Italian-style algebraic geometry in homotopy theory? In homotopy theory, stacks can be occasionally useful (i.e. in the chromatic story). I come from a differential geometry background, so when people say that algebraic geometry is useful in homotopy theory, I have mixed feelings (like the stack classifying formal groups of height $n$ is basically a quotient of a single point, not a particularly geometric object from some perspectives).
Has Italian-style algebraic geometry ever shed light on homotopy theory? A caricaturistic (and probably wrong) example of how an an answer should look like: "27 lines on a cubic surface are actually in bijection with this stable homotopy group of spheres!"
P.S. "Italian-style" can be understood in many ways; one possible interpretation is "the study of non-trivial facts about separated schemes of finite type over $\mathbb{C}$."
 A: This is just a long comment. Homotopy theory is a rather broad field, so the answer to your question depends on what part of homotopy theory you'd like to see having interactions with "Italian-style" algebraic geometry.
I assume that there are more interactions of the sort you desired in motivic homotopy theory (particularly given your definition of "Italian-style" algebraic geometry), e.g., results relating $\mathbf{A}^1$-homotopy theory to birational geometry. I know very little about this area, though, so hopefully somebody with more expertise could elaborate on this. If I recall correctly, Wickelgren gave some lectures about this topic at the Arizona Winter School this year, but their website is down at the moment, so I can't link to the notes.
In chromatic homotopy theory (which you brought up with the example of the moduli of formal groups), however, the situation is different. (Denis brought up the example of elliptic curves, but you said that didn't count.) The reasoning behind this is partly due to the fact that I haven't seen such interactions in the literature, and partly philosophical: most interesting algebro-geometric phenomena in chromatic homotopy theory stem from stacky phenomena.

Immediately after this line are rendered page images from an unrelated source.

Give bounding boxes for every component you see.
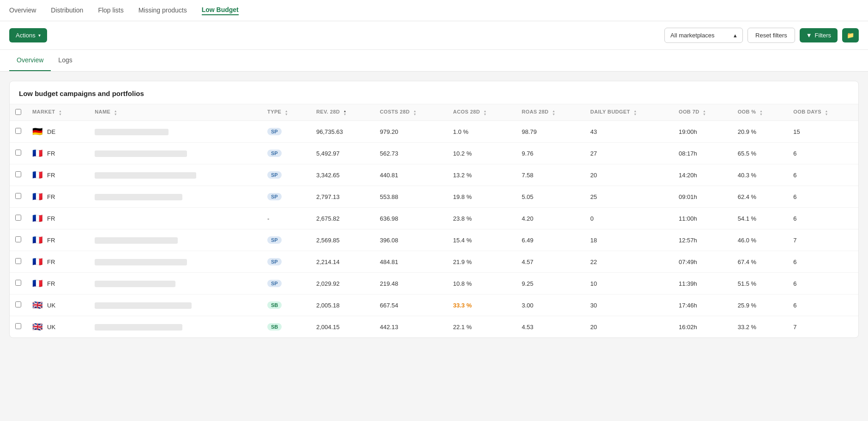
sort-oobpct-icon: ▲▼ <box>760 109 763 116</box>
filters-label: Filters <box>815 32 831 39</box>
row-checkbox[interactable] <box>15 150 21 156</box>
roas28d-cell: 9.25 <box>516 273 585 295</box>
market-cell: 🇫🇷 FR <box>27 208 89 229</box>
row-checkbox-cell[interactable] <box>10 251 27 273</box>
market-code: FR <box>47 193 55 200</box>
th-rev28d[interactable]: REV. 28D ▲▼ <box>311 104 374 121</box>
row-checkbox[interactable] <box>15 128 21 134</box>
row-checkbox[interactable] <box>15 301 21 307</box>
name-cell <box>89 208 262 229</box>
th-market[interactable]: MARKET ▲▼ <box>27 104 89 121</box>
oob7d-cell: 12:57h <box>673 229 732 251</box>
type-badge: SP <box>267 128 282 135</box>
market-cell: 🇩🇪 DE <box>27 121 89 143</box>
costs28d-cell: 396.08 <box>374 229 448 251</box>
select-all-checkbox[interactable] <box>15 109 21 115</box>
tab-overview[interactable]: Overview <box>9 50 51 71</box>
table-row: 🇫🇷 FR SP 2,569.85 396.08 15.4 % 6.49 18 … <box>10 229 858 251</box>
row-checkbox[interactable] <box>15 280 21 286</box>
chevron-down-icon: ▾ <box>38 33 41 38</box>
type-badge: SB <box>267 323 282 331</box>
name-cell <box>89 251 262 273</box>
actions-button[interactable]: Actions ▾ <box>9 28 47 42</box>
market-code: DE <box>47 128 55 135</box>
row-checkbox-cell[interactable] <box>10 229 27 251</box>
nav-low-budget[interactable]: Low Budget <box>202 6 239 15</box>
th-oob7d[interactable]: OOB 7D ▲▼ <box>673 104 732 121</box>
th-acos28d[interactable]: ACOS 28D ▲▼ <box>447 104 516 121</box>
row-checkbox-cell[interactable] <box>10 186 27 208</box>
select-all-header[interactable] <box>10 104 27 121</box>
type-cell: - <box>262 208 311 229</box>
row-checkbox-cell[interactable] <box>10 208 27 229</box>
row-checkbox[interactable] <box>15 258 21 264</box>
th-roas28d[interactable]: ROAS 28D ▲▼ <box>516 104 585 121</box>
chevron-up-icon: ▴ <box>734 32 737 39</box>
acos28d-cell: 1.0 % <box>447 121 516 143</box>
name-cell <box>89 295 262 316</box>
oob7d-cell: 08:17h <box>673 143 732 164</box>
type-cell: SP <box>262 164 311 186</box>
th-dailybudget[interactable]: DAILY BUDGET ▲▼ <box>585 104 673 121</box>
toolbar-left: Actions ▾ <box>9 28 47 42</box>
roas28d-cell: 4.57 <box>516 251 585 273</box>
nav-missing-products[interactable]: Missing products <box>139 6 187 15</box>
table-row: 🇫🇷 FR SP 5,492.97 562.73 10.2 % 9.76 27 … <box>10 143 858 164</box>
row-checkbox-cell[interactable] <box>10 143 27 164</box>
table-header-row: MARKET ▲▼ NAME ▲▼ TYPE ▲▼ REV. 28D ▲▼ <box>10 104 858 121</box>
th-oobdays[interactable]: OOB DAYS ▲▼ <box>788 104 858 121</box>
th-costs28d[interactable]: COSTS 28D ▲▼ <box>374 104 448 121</box>
market-flag: 🇩🇪 <box>32 126 42 137</box>
market-flag: 🇫🇷 <box>32 235 42 245</box>
sort-acos28d-icon: ▲▼ <box>483 109 487 116</box>
row-checkbox-cell[interactable] <box>10 164 27 186</box>
marketplace-label: All marketplaces <box>670 32 714 39</box>
marketplace-dropdown[interactable]: All marketplaces ▴ <box>664 28 743 43</box>
costs28d-cell: 667.54 <box>374 295 448 316</box>
oobdays-cell: 6 <box>788 208 858 229</box>
costs28d-cell: 442.13 <box>374 316 448 338</box>
row-checkbox[interactable] <box>15 236 21 242</box>
row-checkbox-cell[interactable] <box>10 295 27 316</box>
row-checkbox[interactable] <box>15 215 21 221</box>
table-row: 🇬🇧 UK SB 2,005.18 667.54 33.3 % 3.00 30 … <box>10 295 858 316</box>
oob7d-cell: 11:00h <box>673 208 732 229</box>
row-checkbox[interactable] <box>15 193 21 199</box>
dailybudget-cell: 10 <box>585 273 673 295</box>
sort-dailybudget-icon: ▲▼ <box>633 109 637 116</box>
market-flag: 🇫🇷 <box>32 192 42 202</box>
oob7d-cell: 09:01h <box>673 186 732 208</box>
roas28d-cell: 9.76 <box>516 143 585 164</box>
market-code: UK <box>47 302 55 309</box>
row-checkbox[interactable] <box>15 171 21 177</box>
th-name[interactable]: NAME ▲▼ <box>89 104 262 121</box>
acos28d-cell: 23.8 % <box>447 208 516 229</box>
dailybudget-cell: 0 <box>585 208 673 229</box>
acos28d-cell: 10.8 % <box>447 273 516 295</box>
row-checkbox-cell[interactable] <box>10 121 27 143</box>
nav-overview[interactable]: Overview <box>9 6 36 15</box>
oobdays-cell: 6 <box>788 164 858 186</box>
oobpct-cell: 40.3 % <box>732 164 788 186</box>
market-cell: 🇫🇷 FR <box>27 273 89 295</box>
market-code: FR <box>47 259 55 265</box>
rev28d-cell: 2,029.92 <box>311 273 374 295</box>
folder-button[interactable]: 📁 <box>842 28 859 42</box>
filters-button[interactable]: ▼ Filters <box>800 28 838 42</box>
table-row: 🇩🇪 DE SP 96,735.63 979.20 1.0 % 98.79 43… <box>10 121 858 143</box>
market-code: FR <box>47 172 55 179</box>
tab-logs[interactable]: Logs <box>51 50 79 71</box>
oobdays-cell: 6 <box>788 295 858 316</box>
row-checkbox[interactable] <box>15 323 21 329</box>
market-cell: 🇫🇷 FR <box>27 143 89 164</box>
dailybudget-cell: 18 <box>585 229 673 251</box>
nav-flop-lists[interactable]: Flop lists <box>98 6 123 15</box>
market-flag: 🇫🇷 <box>32 257 42 267</box>
row-checkbox-cell[interactable] <box>10 273 27 295</box>
reset-filters-button[interactable]: Reset filters <box>747 28 795 43</box>
th-oobpct[interactable]: OOB % ▲▼ <box>732 104 788 121</box>
th-type[interactable]: TYPE ▲▼ <box>262 104 311 121</box>
market-flag: 🇫🇷 <box>32 213 42 223</box>
row-checkbox-cell[interactable] <box>10 316 27 338</box>
nav-distribution[interactable]: Distribution <box>51 6 83 15</box>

For instance: the $E_2$-page of the homotopy fixed points spectral sequence calculating $\pi_\ast KO$ is exactly the cohomology of the classifying stack $B\mathbf{Z}/2$; the $E_2$-page of the Adams spectral sequence is the cohomology of the classifying stack $B\mathrm{Aut}(\widehat{\mathbf{G}}_a)$. Already at the level of $E_2$-pages (the "purely algebraic" input into homotopy theory), one might say that interesting homotopy theoretic phenomena wouldn't be visible without the introduction of stacks (over $\mathbf{Z}$). (This is obviously an overblown statement, because topologists did calculations way before stacks were introduced into homotopy theory.)